■ **Exercise directions**
Report, from the records below, every line where the word "that" appears.

*****

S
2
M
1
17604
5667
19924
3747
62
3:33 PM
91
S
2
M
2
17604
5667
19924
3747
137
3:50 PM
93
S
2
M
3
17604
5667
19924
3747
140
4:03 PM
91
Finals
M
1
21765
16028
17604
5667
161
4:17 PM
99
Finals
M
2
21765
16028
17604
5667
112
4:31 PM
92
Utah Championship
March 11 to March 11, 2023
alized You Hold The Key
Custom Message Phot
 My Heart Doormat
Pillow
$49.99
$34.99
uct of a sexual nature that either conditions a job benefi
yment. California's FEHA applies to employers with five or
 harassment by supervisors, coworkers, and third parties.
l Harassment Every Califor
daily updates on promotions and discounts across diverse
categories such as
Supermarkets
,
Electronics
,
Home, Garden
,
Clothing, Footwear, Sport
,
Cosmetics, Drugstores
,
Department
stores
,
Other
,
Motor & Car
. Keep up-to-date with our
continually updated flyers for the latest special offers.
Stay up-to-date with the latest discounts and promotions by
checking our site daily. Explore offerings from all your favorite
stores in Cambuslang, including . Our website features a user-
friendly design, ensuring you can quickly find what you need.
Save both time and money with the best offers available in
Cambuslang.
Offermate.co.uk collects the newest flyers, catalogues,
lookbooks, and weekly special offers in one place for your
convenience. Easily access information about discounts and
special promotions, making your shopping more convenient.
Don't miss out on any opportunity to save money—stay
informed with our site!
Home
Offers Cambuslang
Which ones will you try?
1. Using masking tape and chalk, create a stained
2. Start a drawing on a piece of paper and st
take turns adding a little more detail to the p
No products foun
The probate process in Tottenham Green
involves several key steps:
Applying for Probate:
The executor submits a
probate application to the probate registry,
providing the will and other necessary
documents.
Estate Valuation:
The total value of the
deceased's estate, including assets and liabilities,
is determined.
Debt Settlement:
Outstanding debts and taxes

*****

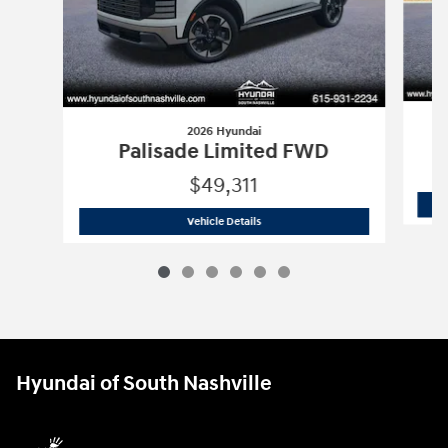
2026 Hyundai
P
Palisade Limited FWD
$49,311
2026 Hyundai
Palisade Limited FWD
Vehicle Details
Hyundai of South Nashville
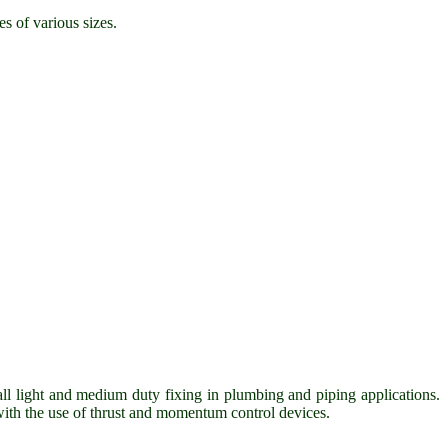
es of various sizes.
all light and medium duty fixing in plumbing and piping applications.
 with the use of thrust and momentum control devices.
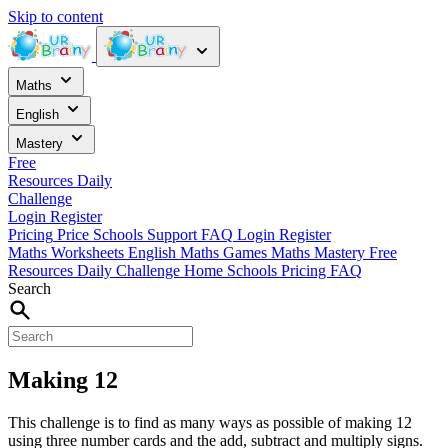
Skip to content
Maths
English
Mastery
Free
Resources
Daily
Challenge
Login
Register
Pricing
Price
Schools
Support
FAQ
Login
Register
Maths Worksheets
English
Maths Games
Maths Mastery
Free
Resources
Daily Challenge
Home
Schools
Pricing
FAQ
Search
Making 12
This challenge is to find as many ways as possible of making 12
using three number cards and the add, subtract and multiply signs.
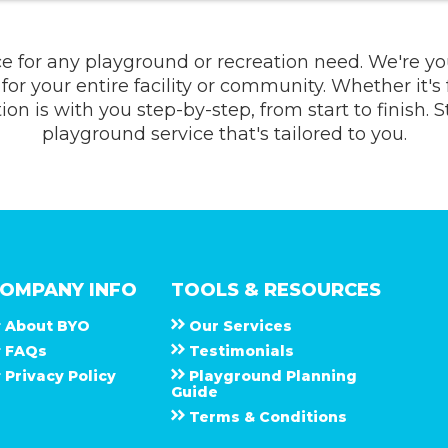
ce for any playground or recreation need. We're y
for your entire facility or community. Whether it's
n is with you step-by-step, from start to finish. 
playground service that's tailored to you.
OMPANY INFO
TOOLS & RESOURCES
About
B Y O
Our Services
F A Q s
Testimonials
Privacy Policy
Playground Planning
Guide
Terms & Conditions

*****

■ **Response**
uct of a sexual nature that either conditions a job benefi
playground service that's tailored to you.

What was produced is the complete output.